According to the latest U.S. Drought Monitor (July 11), less than 32 percent of the state faces drought conditions and only 1 percent of the state is experiencing “severe” drought. Nowhere in the state are we experiencing “exceptional” or “extreme” drought. Governor Jerry Brown ended the drought state of emergency in most of California on April 7.
A year ago, more than 90 percent of the state was in some form of drought. The drought’s end comes thanks in large part to so-called atmospheric rivers (AR) — warm weather systems that flow east from Hawaii and the western Pacific. They carry huge amounts of moisture and provide the majority of California’s water.
Put simply, an atmospheric river is a thin, but long plume of moisture in the atmosphere that stretches from the tropics or subtropics into higher latitudes. The term was first used in a 1994 research paper and is now widely used by meteorologists.
A more recent study published in August 2015 by the University of Reading and University of Iowa questions whether the term "atmospheric river" is misleading. The study argues that the AR may not be so much a moisture pipeline from the tropics or subtropics, as previous conceptual models, but rather simply a "footprint" of moisture ahead of the cold front. One type of AR you've probably heard of is the "Pineapple Express," a moisture band lined up from near Hawaii to the U.S. West Coast ahead of a strong Pacific cold front at least once or twice each fall, winter or spring.
Regardless of how they're formed or maintained, these atmospheric rivers contain an incredible amount of moisture. According to a 1998 MIT study, it was estimated that the moisture flux of an AR is roughly the same as that of the Amazon River, about 176,000 tons of water per second.
What are the benefits of studying Atmospheric Rivers?
The community of flood control, water supply and reservoir operators of the West Coast states see ARs as a key phenomenon to understand, monitor and predict as they work to mitigate the risks of major flood events, while maintaining adequate water supply. The frequency and strength of AR events in a given region over the course of a typical west-coast wet season greatly influences the fate of droughts, floods, and many key human endeavors and ecosystems. Better coupling of climate forecasts with seasonal weather forecasts of ARs can improve water management decisions. Long-term monitoring using satellite measurements will enable society to be more resilient to storms and droughts, while protecting our critical ecosystems.
Predicting the Weather
Despite great scientific advances in the field, meteorologists still cannot make accurate long-range weather predictions. That’s why no one predicted this winter’s Great Deluge. But the big picture is becoming increasingly well understood. Because climate change increases the amount of water vapor in the atmosphere, it increases the likelihood that atmospheric rivers will be wetter and turn into rain, not snow, when they make landfall. There is also some evidence, though not yet conclusive, that climate change will increase the frequency of atmospheric rivers. So as we continue to heat the planet, California can look forward to being inundated by warmer and wetter storms, as well as the possibility of more of them.
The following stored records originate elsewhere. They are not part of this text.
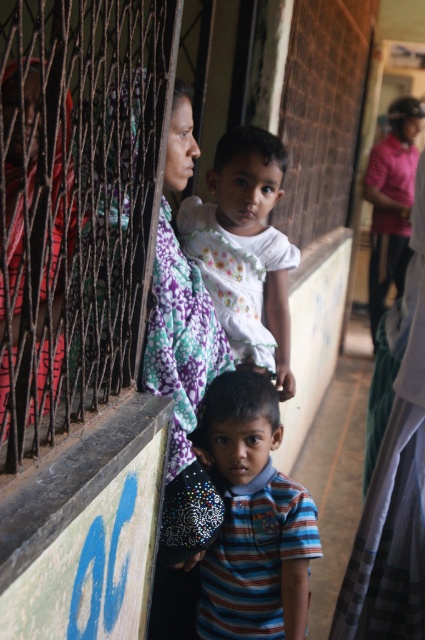 Does striped cotton shirt at center appear on the right side of white matte dress at center?

Indeed, striped cotton shirt at center is positioned on the right side of white matte dress at center.

Can you confirm if striped cotton shirt at center is positioned below white matte dress at center?

Indeed, striped cotton shirt at center is positioned under white matte dress at center.

Find the location of `striped cotton shirt at center`. striped cotton shirt at center is located at coordinates (252, 518).

You are a GUI agent. You are given a task and a screenshot of the screen. Output one action in this format:
    pyautogui.click(x=<x>, y=<y>)
    Task: Click on the striped cotton shirt at center
    Image resolution: width=425 pixels, height=640 pixels.
    Given the screenshot: What is the action you would take?
    pyautogui.click(x=252, y=518)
But if we’re likely to get more rain in the future, why do experts also keep saying that we have to worry about chronic drought? Laura Feinstein, a senior research associate at the Pacific Institute, explains, “It’s a question of ‘How do you define drought?’ We live on the surface of the earth, so we tend to be sensitive to how much water there is at the surface, but there is a groundwater drought going on.” For decades before the drought, we drew more water out of the ground, especially in the Central Valley, than we replaced—and in the past five years, farmers in that region have pumped so much groundwater that levels have dropped precipitously. “Even though we’re getting so much rain this season, our groundwater is not even close to recovering from these past five years of over-drafting,” Feinstein says. “The water comes up in the wet years, but never as much as it went down in the preceding years. The overall march is downwards.” Feinstein points out that as of February 7, there were 1,185 verified active well outages in California—meaning that thousands of people, mostly in Tulare County, south of Fresno, are getting nothing when they open their taps and have to drink shipped-in water.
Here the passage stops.